Dataset entries

========

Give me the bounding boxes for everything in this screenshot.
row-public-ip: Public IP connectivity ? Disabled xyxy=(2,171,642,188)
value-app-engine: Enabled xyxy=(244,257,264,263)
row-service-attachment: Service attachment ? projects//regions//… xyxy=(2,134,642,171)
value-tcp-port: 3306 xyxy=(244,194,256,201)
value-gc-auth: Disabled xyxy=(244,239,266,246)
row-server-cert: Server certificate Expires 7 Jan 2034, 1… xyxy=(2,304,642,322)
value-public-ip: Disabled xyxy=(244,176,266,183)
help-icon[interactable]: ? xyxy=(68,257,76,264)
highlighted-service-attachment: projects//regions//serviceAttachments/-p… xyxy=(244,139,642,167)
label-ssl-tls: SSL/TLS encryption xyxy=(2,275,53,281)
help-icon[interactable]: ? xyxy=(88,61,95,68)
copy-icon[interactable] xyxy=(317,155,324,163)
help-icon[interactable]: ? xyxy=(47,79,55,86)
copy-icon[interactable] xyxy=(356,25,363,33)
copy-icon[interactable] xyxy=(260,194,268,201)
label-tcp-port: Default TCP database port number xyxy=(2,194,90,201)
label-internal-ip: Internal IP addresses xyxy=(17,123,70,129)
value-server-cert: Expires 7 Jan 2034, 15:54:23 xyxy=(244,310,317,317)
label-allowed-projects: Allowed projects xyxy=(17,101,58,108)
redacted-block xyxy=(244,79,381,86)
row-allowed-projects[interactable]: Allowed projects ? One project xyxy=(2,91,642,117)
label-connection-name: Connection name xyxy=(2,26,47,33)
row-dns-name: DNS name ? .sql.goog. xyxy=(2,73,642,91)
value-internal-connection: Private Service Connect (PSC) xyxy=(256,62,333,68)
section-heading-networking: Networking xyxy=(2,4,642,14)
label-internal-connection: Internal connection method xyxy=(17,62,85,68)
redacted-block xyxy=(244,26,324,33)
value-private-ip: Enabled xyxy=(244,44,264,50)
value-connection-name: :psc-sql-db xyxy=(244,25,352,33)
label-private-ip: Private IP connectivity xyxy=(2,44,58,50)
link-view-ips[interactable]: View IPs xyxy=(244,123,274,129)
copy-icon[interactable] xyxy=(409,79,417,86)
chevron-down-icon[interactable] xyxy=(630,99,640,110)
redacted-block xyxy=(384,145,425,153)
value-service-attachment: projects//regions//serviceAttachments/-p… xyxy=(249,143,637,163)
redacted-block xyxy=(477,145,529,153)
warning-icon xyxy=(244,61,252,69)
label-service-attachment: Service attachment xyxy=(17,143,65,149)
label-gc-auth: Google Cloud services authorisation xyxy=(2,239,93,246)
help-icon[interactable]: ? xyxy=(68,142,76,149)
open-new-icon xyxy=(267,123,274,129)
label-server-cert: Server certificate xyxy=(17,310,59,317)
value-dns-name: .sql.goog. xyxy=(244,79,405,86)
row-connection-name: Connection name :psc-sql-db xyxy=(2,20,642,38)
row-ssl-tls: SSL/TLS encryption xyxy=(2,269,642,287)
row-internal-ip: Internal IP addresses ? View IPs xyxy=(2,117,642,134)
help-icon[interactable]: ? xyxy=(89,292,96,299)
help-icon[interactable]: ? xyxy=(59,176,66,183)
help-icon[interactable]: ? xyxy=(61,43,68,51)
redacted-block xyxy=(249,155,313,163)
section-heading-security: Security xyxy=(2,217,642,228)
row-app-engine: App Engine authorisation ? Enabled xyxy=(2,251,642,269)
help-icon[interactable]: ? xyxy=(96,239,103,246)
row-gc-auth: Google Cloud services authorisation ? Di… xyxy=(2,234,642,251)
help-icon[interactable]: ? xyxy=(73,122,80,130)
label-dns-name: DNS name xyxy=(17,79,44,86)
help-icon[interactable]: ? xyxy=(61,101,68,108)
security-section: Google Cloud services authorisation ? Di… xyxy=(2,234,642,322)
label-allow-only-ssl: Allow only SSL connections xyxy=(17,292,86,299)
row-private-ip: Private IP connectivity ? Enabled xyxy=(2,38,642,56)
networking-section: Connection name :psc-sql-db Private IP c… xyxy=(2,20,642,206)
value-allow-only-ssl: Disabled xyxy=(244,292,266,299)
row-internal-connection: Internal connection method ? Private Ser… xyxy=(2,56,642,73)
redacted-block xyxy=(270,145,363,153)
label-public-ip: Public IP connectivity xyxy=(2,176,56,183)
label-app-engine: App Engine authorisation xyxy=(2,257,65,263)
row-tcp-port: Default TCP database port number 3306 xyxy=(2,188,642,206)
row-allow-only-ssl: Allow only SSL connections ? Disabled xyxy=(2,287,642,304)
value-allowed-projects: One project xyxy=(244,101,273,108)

========

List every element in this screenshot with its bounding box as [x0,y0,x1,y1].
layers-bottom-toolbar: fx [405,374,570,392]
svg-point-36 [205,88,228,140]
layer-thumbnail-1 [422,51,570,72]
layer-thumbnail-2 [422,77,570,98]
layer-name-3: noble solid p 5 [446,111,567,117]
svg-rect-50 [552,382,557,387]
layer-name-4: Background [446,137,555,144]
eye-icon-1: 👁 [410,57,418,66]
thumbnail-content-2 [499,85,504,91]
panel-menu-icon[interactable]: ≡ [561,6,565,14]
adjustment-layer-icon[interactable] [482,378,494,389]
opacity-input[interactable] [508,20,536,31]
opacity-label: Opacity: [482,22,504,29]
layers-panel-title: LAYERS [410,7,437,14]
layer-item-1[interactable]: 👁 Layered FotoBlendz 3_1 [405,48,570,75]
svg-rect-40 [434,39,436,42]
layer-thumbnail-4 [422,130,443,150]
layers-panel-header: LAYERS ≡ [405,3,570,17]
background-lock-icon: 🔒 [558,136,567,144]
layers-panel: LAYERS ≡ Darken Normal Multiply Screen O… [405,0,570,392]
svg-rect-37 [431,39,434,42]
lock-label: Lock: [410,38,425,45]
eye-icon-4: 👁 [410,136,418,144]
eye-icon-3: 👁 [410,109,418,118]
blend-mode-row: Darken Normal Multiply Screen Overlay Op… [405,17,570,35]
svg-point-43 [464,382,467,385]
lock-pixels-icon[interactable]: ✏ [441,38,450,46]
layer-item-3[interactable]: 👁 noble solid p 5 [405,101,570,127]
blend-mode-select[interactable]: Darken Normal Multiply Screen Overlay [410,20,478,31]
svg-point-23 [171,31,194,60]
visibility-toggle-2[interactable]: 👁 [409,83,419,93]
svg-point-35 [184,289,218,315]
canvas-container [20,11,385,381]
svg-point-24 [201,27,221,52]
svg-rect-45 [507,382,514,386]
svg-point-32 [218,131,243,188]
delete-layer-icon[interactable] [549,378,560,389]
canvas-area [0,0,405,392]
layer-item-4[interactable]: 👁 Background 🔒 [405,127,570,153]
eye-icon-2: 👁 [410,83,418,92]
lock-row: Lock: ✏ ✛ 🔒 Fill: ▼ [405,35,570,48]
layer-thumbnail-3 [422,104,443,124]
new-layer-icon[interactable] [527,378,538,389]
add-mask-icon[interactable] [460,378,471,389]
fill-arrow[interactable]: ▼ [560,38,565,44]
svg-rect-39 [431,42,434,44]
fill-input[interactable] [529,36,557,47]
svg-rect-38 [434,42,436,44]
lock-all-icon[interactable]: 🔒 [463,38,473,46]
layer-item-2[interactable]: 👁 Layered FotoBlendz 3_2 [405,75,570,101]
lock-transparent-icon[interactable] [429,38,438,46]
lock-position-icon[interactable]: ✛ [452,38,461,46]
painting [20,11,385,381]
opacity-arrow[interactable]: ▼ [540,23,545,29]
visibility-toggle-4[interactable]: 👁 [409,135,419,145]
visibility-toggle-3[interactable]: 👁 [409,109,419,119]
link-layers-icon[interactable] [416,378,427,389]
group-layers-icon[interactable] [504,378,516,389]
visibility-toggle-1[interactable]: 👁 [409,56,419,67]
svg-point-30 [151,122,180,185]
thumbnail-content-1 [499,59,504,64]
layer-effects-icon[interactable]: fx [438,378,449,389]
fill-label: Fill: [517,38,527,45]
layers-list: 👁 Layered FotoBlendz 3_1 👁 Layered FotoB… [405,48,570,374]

========

Extract every line above that contains the word "copy".

copy-icon[interactable] xyxy=(317,155,324,163)
copy-icon[interactable] xyxy=(356,25,363,33)
copy-icon[interactable] xyxy=(260,194,268,201)
copy-icon[interactable] xyxy=(409,79,417,86)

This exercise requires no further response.